The best-of-17 series now stands at 7-1 in favor of New Zealand. Oracle has won three of 10 races, but received no points for its first two victories as a penalty for infractions during America's Cup World Series events last year. The Kiwis need just two more victories to take the trophy back to New Zealand for the first time since 2000.
Oracle skipper Jimmy Spithill maneuvered like the defending champion that he is during the pre-start of the first race, forcing New Zealand to slow as both teams approached the start, then taking off ahead of the Kiwis.
The Americans increased their lead at each gate, finishing 47 seconds ahead. The win was the first Oracle has scored without the benefit of a mistake from New Zealand — the Kiwis had a penalty in Race 4 a week ago, and nearly capsized in Race 8 on Saturday.

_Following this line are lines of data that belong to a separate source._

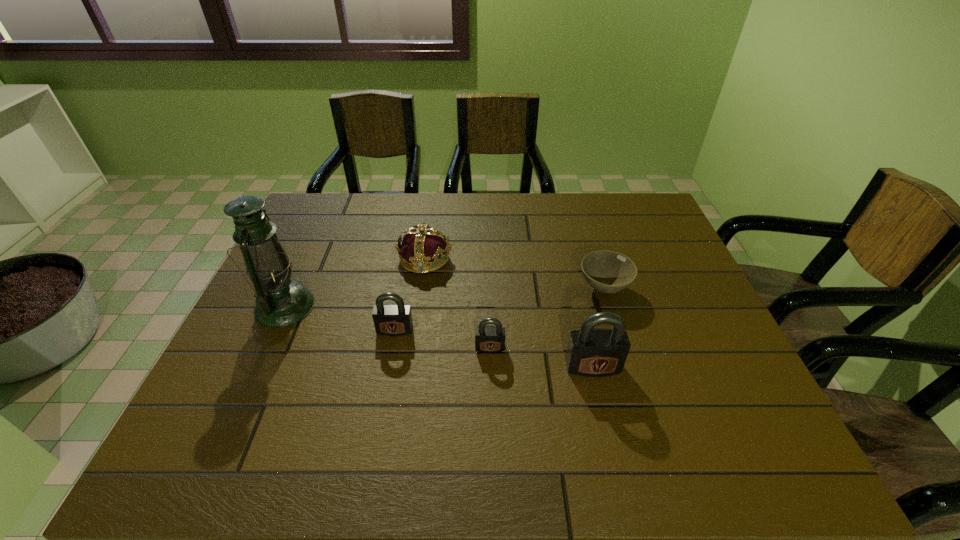 This screenshot has height=540, width=960. Identify the location of free spot between the tallest object and the fifth shortest object. (439, 336).

Where is `free space between the second tallest padlock and the second shortest object`? free space between the second tallest padlock and the second shortest object is located at coordinates (443, 339).

The width and height of the screenshot is (960, 540). What are the coordinates of `free space that is in between the second shortest padlock and the second nearest object` in the screenshot? It's located at (443, 339).

In order to click on object that is the fifth closest one to the nearest object in this screenshot , I will do `click(280, 301)`.

Image resolution: width=960 pixels, height=540 pixels. Identify the location of the fourth closest object to the bowl. (389, 319).

Choose which padlock is the nearest neighbor to the oil lamp. Please provide its 2D coordinates. Your answer should be formatted as a tuple, i.e. [(x, y)], where the tuple contains the x and y coordinates of a point satisfying the conditions above.

[(389, 319)]

This screenshot has height=540, width=960. Find the location of `padlock that can be found as the second closest to the second tallest object`. padlock that can be found as the second closest to the second tallest object is located at coordinates (389, 319). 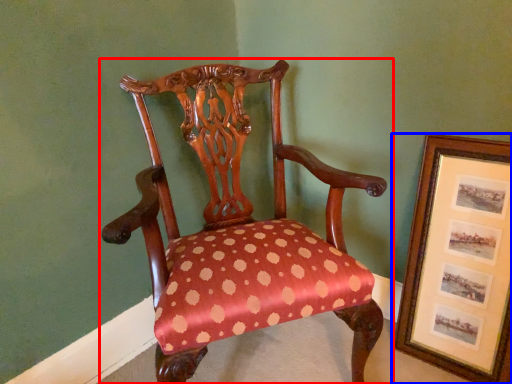 Question: Among these objects, which one is farthest to the camera, chair (highlighted by a red box) or picture frame (highlighted by a blue box)?

Choices:
 (A) chair
 (B) picture frame

Answer: (B) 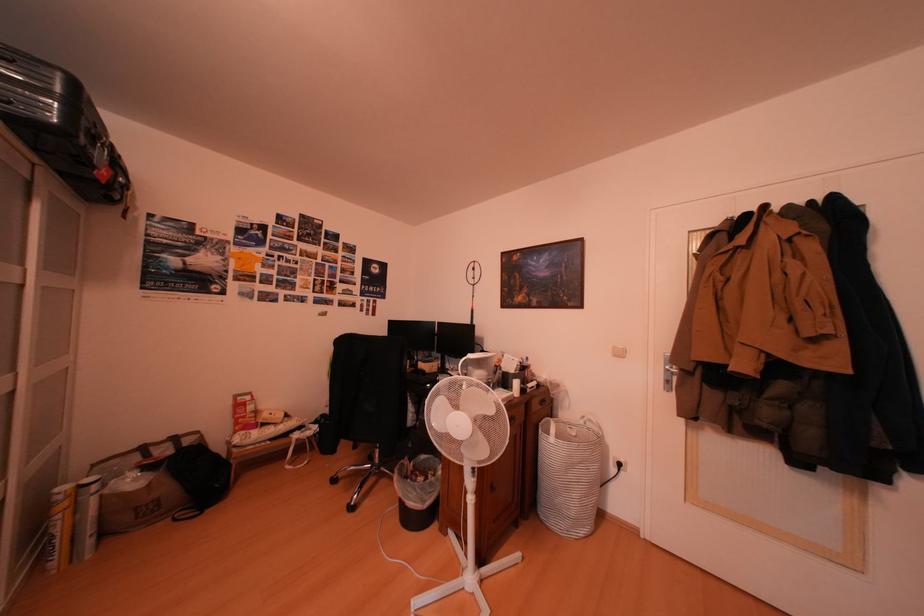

The second race of the day was the most competitive of the series so far, with four lead changes and one mistake from Oracle on the fourth leg making all the difference.
The teams were separated by only one second at the end of the third leg, and a decision to slow down to cut behind New Zealand on the fourth leg saw the Kiwis' lead jump from about 20 meters to more than 100 in mere seconds. From there, Oracle was unable to make up the difference, crossing the finish line 17 seconds behind New Zealand.
"It was very important to bounce back after Race 1," New Zealand skipper Dean Barker said. "The Oracle boat sailed a great first race, and there were no opportunities for us there at all. The second one was a very close one. ... We felt we were in a pretty strong position at the bottom, and they sailed again a good upwind and they were right there at the top. I think if you didn't enjoy today's racing out there, you probably should watch another sport."
The changes Oracle made to its boat a few days ago appear to be paying off, as the disadvantage it had in the upwind leg through the first half-dozen races has all but disappeared.
"I wish we had made them about a year ago to be honest," Spithill said of the changes. "I think we might have found a few more. This is the name of the game. This is a development boat. Like any racing sport, ... you're constantly learning how to race. We finally get to the race now, and this is the most we'll learn really, lining up against these guys, I'm sure they're the same. Hindsight is a beautiful thing, but the important thing is how you react, and how you go from here on."
New Zealand has a chance to finish the series off if it can sweep two scheduled races Tuesday.